Umut Yahya Toplandı
Uzun zamandır her gün yeni bir gündeme gözümüzü açsak da hayatımıza en çok sirayet eden ve değişmeyen gündem enflasyon. Enflasyona bağlı olarak da hayat pahalılığı. Hazine ve Maliye Bakanı Nureddin Nebati ve Cumhurbaşkanı Recep Tayyip Erdoğan son aylarda ısrarla enflasyonun Aralık ayından itibaren düşüş trendine gireceğini vurguluyordu. Bu durum ekonomistler tarafından da bekleniyordu. Nitekim, böyle de oldu. TÜİK’in açıkladığı Kasım ayı enflasyonu %85,51’ken Aralık ayında %84,39 ile 1,12 puanlık düşüş yaşandı. 2021’in Mayıs ayından bu yana ilk kez enflasyon bir önceki aydan daha düşük seyretti.
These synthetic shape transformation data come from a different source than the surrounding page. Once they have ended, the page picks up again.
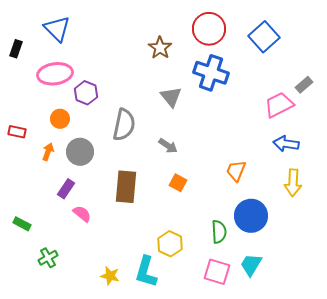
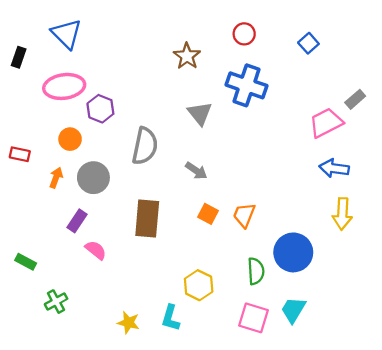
red circle: (209, 29) -> (244, 34), size x0.6
blue square: (264, 37) -> (308, 43), size x0.6
orange trapezoid: (236, 171) -> (244, 215), moved
cyan L-shape: (146, 272) -> (171, 318), size x0.7

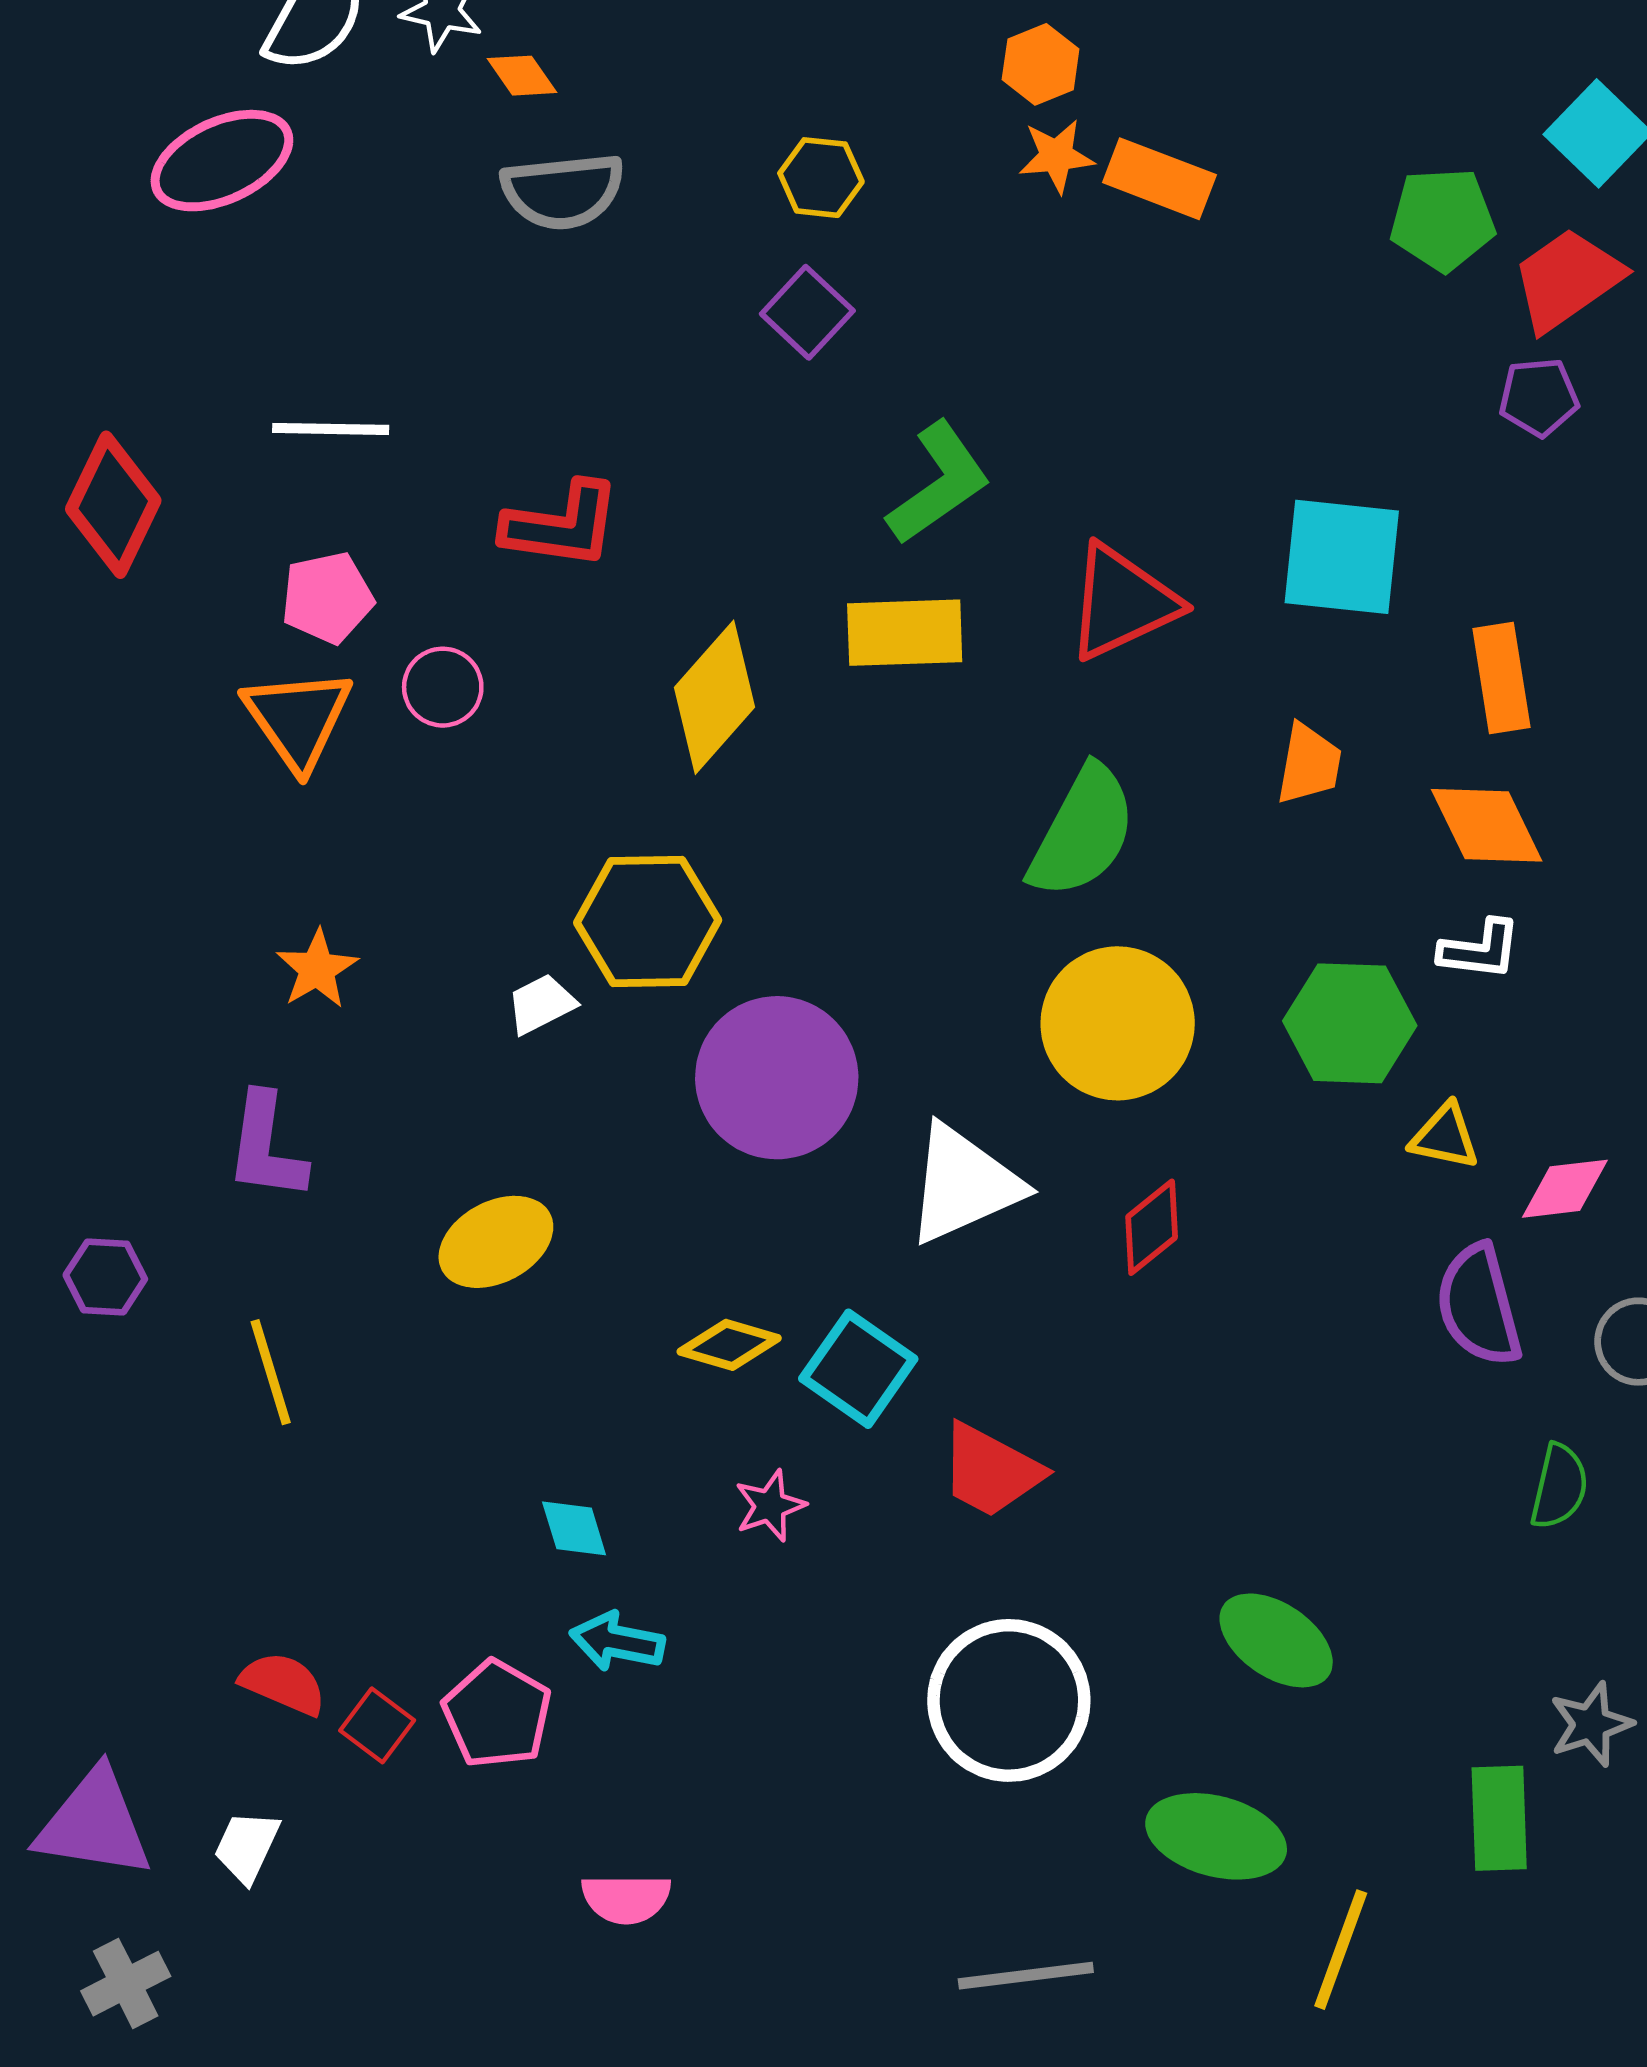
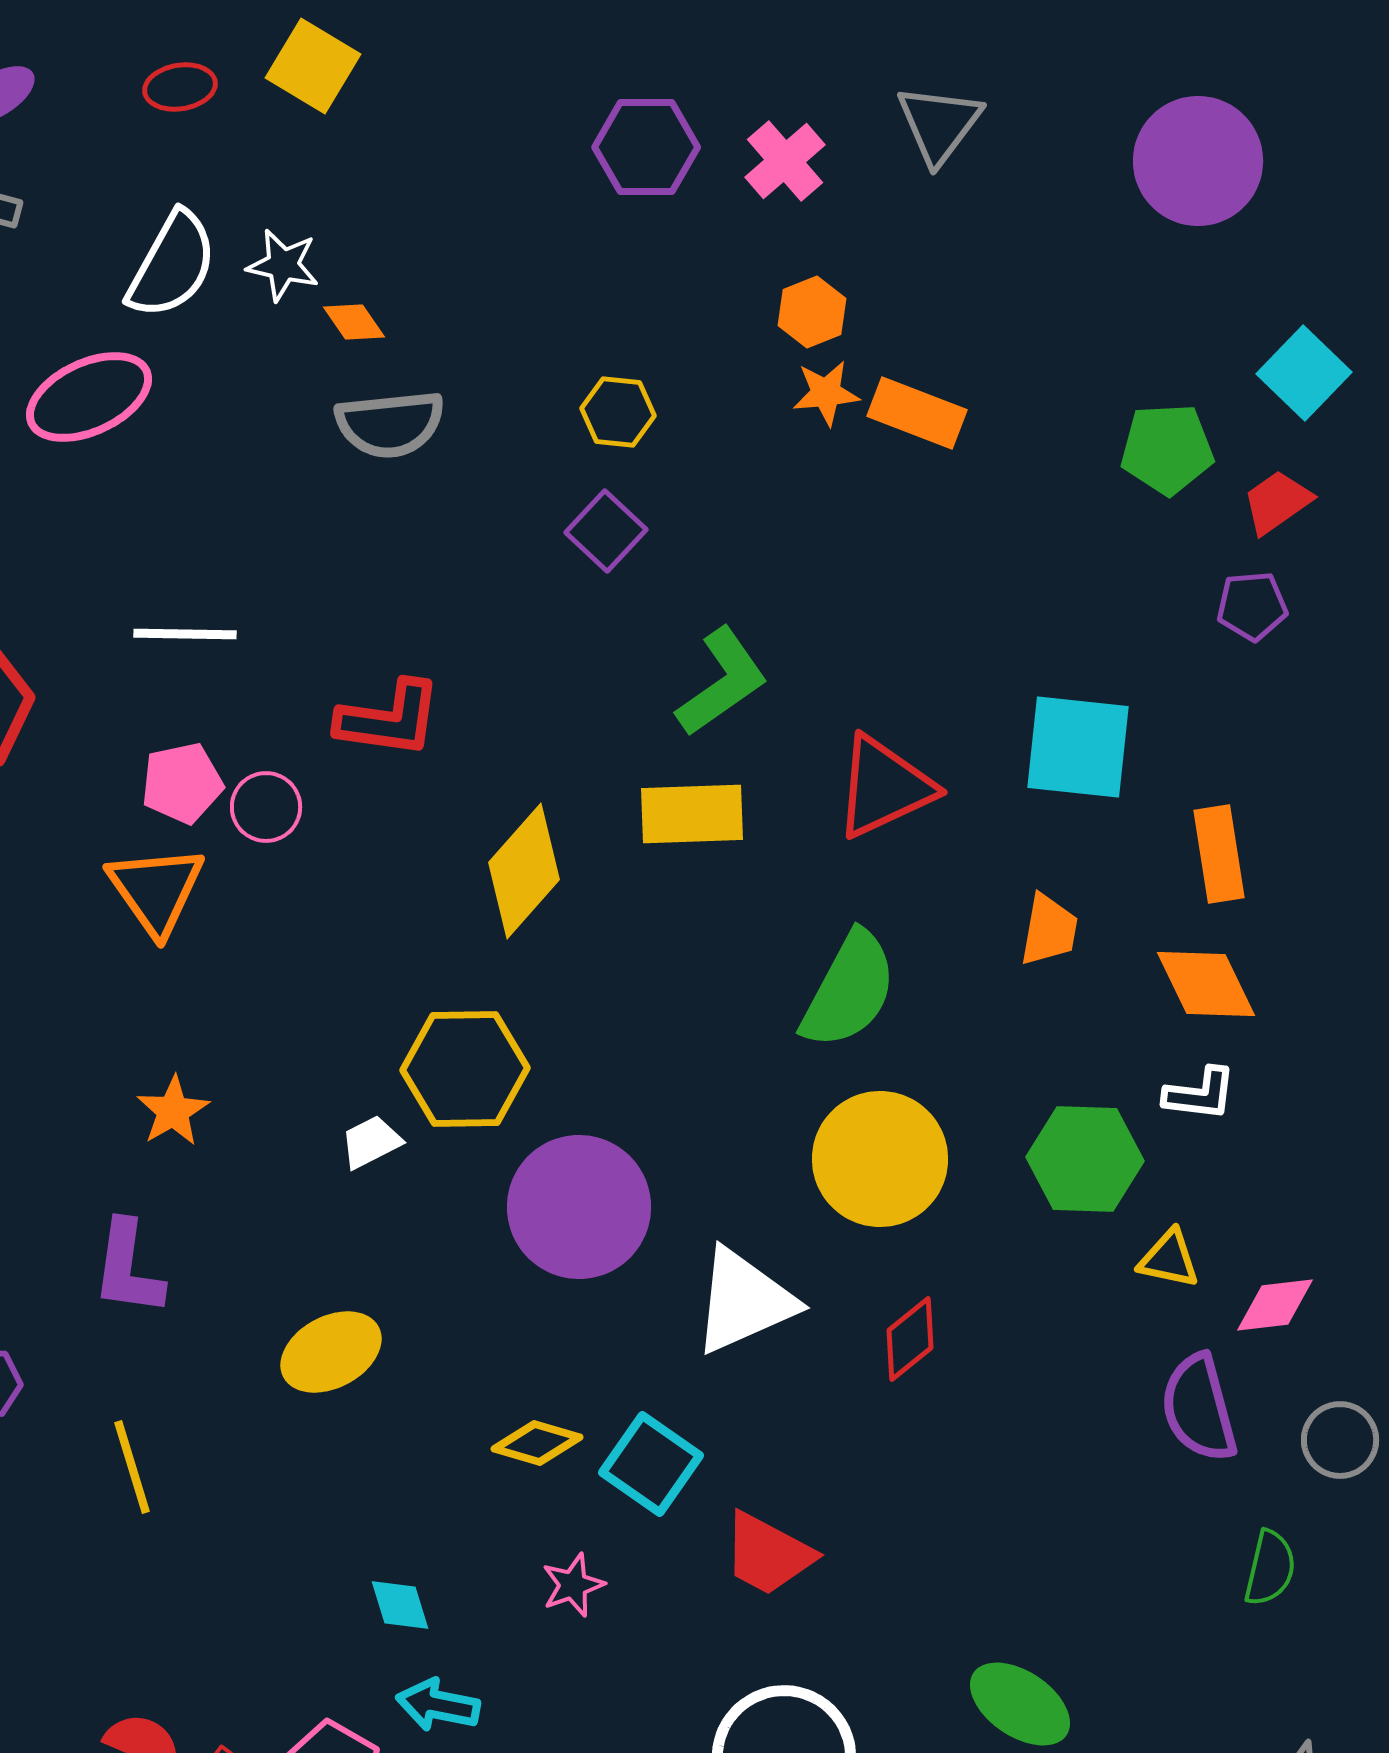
red trapezoid: (1567, 279) -> (1277, 502), size x0.7
pink circle: (443, 687) -> (266, 807), moved

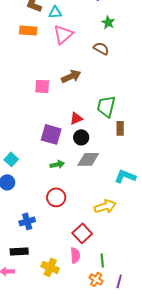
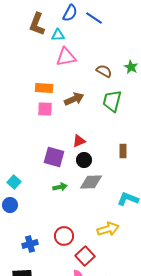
green star: (108, 22) -> (131, 67), moved
orange rectangle: (28, 30) -> (44, 88), moved
pink triangle: (63, 34) -> (66, 57), turned 30
green trapezoid: (106, 106) -> (112, 101), moved
red circle: (56, 197) -> (64, 236), moved

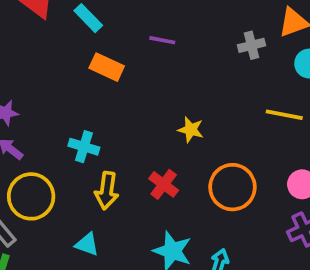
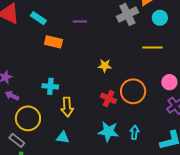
gray cross: (252, 45) -> (127, 14), size x1.5
red cross: (164, 184) -> (109, 98), moved

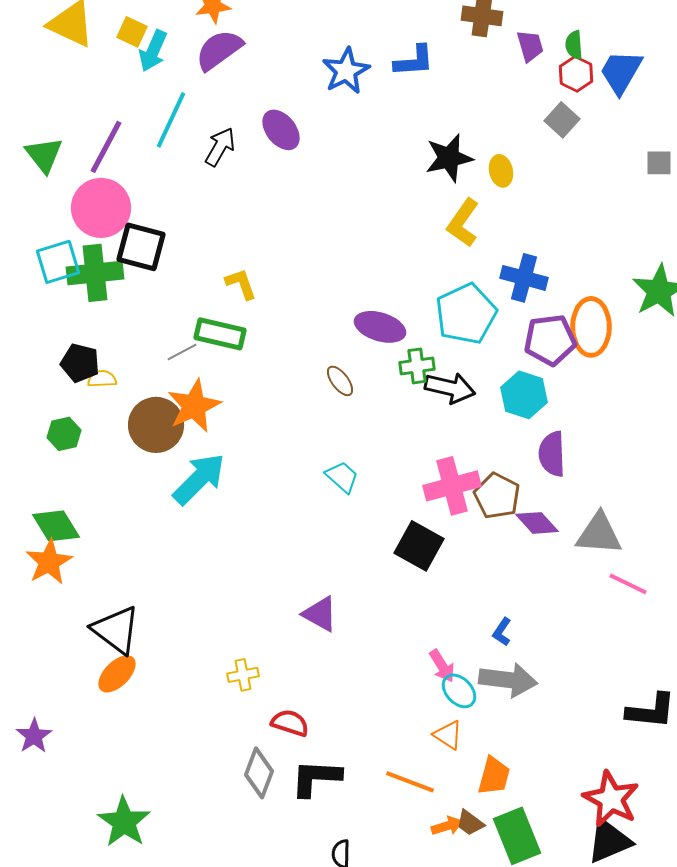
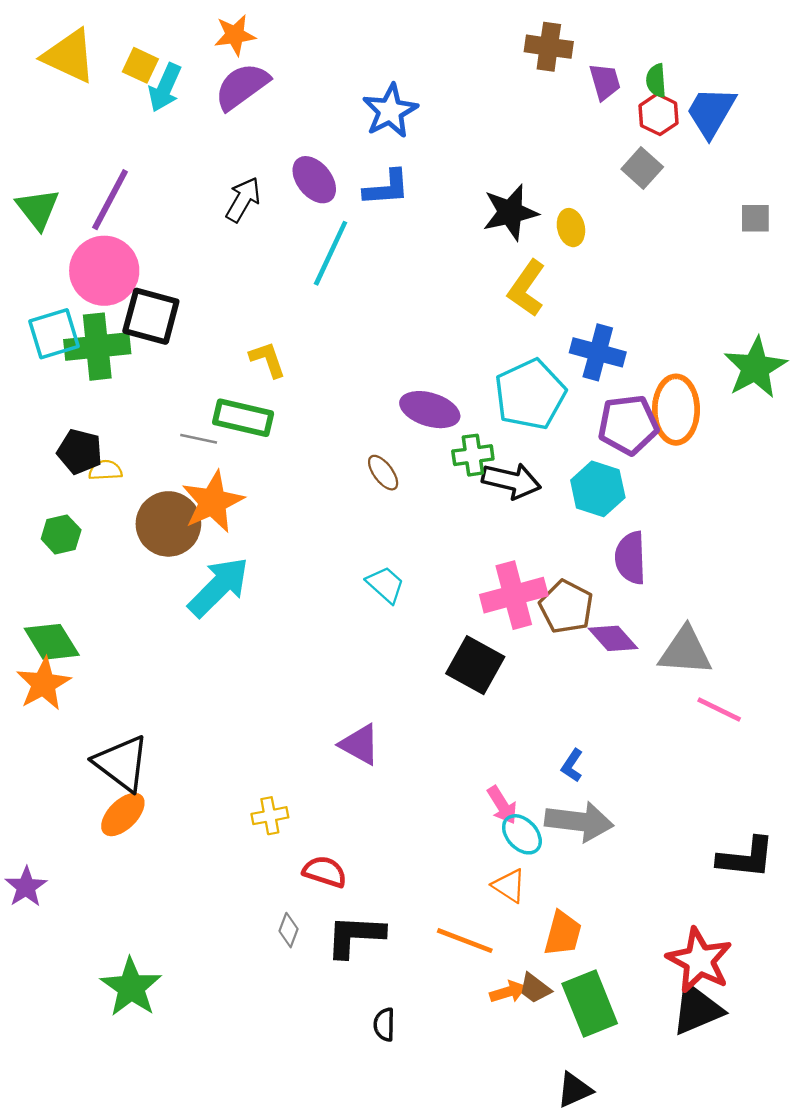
blue L-shape: (414, 61) -> (387, 188), moved
cyan line: (171, 120) -> (331, 253), moved
gray line: (182, 352) -> (199, 439), turned 40
gray diamond: (259, 773) -> (289, 930), size x0.6

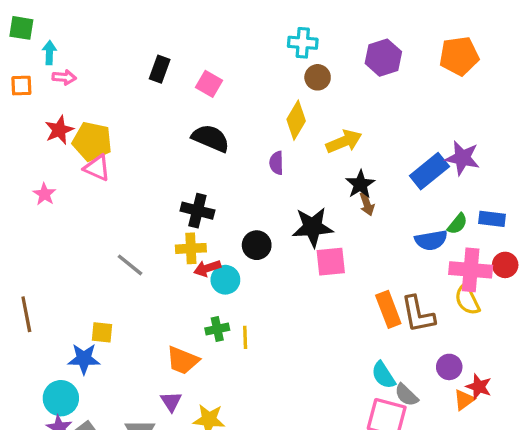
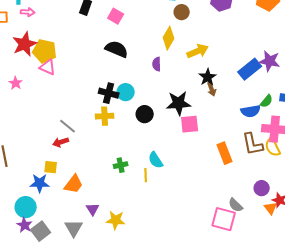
red star: (59, 130) -> (25, 44), size x1.4
red arrow: (207, 268) -> (61, 142), moved
cyan circle: (225, 280) -> (126, 92), moved
brown L-shape: (418, 314) -> (253, 144), moved
yellow line: (245, 337) -> (146, 175), moved
orange trapezoid: (183, 360) -> (74, 184), moved, turned -75
cyan semicircle: (383, 375) -> (156, 160), moved
orange triangle: (464, 400) -> (271, 208), turned -32

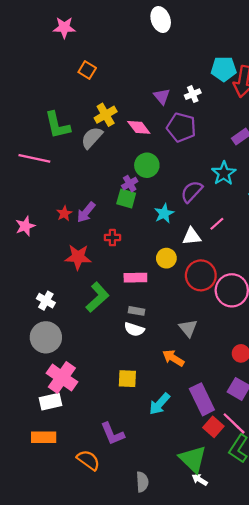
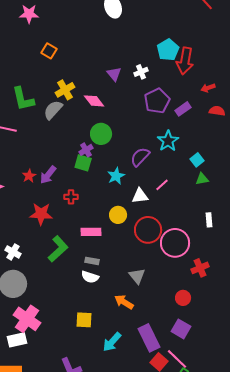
cyan pentagon: (224, 69) -> (168, 50), turned -30
purple pentagon: (181, 127) -> (157, 101), moved, turned 30

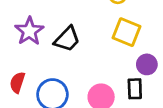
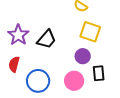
purple circle: (147, 64) -> (83, 56), moved
red semicircle: (17, 82) -> (14, 64), moved

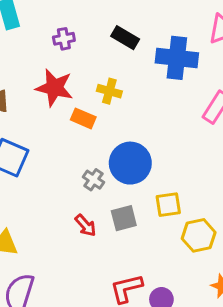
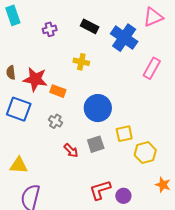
blue cross: (177, 58) -> (124, 38), turned 32
red star: (54, 88) -> (35, 79), moved
orange rectangle: (83, 118) -> (58, 91), moved
gray cross: (93, 180) -> (55, 121), moved

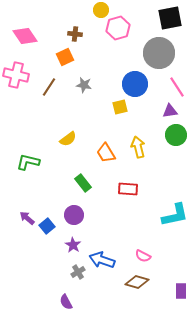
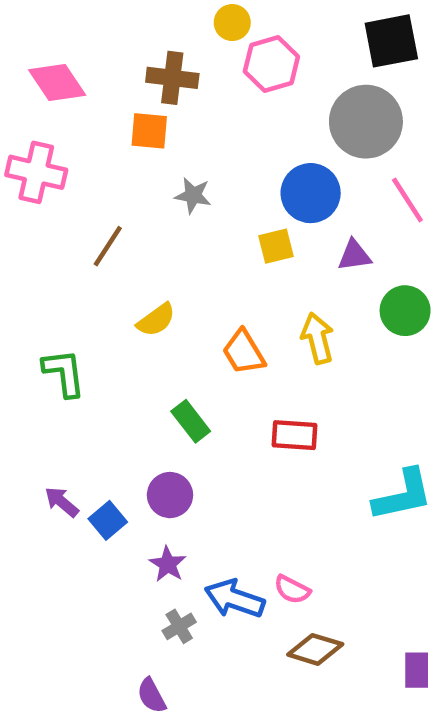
brown cross: (75, 34) -> (172, 78), size x1.5
orange square: (65, 57) -> (149, 131), turned 30
brown line: (49, 87) -> (108, 246), moved
purple triangle: (170, 111) -> (354, 255), moved
green L-shape: (28, 162) -> (64, 373), turned 70
pink semicircle: (143, 256) -> (292, 590), moved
Her ne kadar bu durum hükümet yetkililerince uygulanan düşük faiz politikasının bir sonucu olarak gösterilmeye çalışılsa da kazın ayağı öyle değil. Hükümet politika faizlerini belirlemek noktasında karar verici merci olsa da piyasada aynı faiz oranları geçerliliğini korumuyor. Merkez Bankası bankalara politika faizi olan %9 üzerinden TL satışı gerçekleştiriyor, bankalar ise vatandaşa kredi verirken bu oranın çok üzerinde faiz uyguluyor. Hal böyleyken iktidarın belirlediği faiz oranları özel sektörde karşılık bulmuyor. Aradaki tutarsızlık toplumun geniş kesimlerinin alım gücünde erimeye yol açarken bu politikanın tek kazananı 2022 yılında tarihi karlar yazan bankalar gibi görünüyor.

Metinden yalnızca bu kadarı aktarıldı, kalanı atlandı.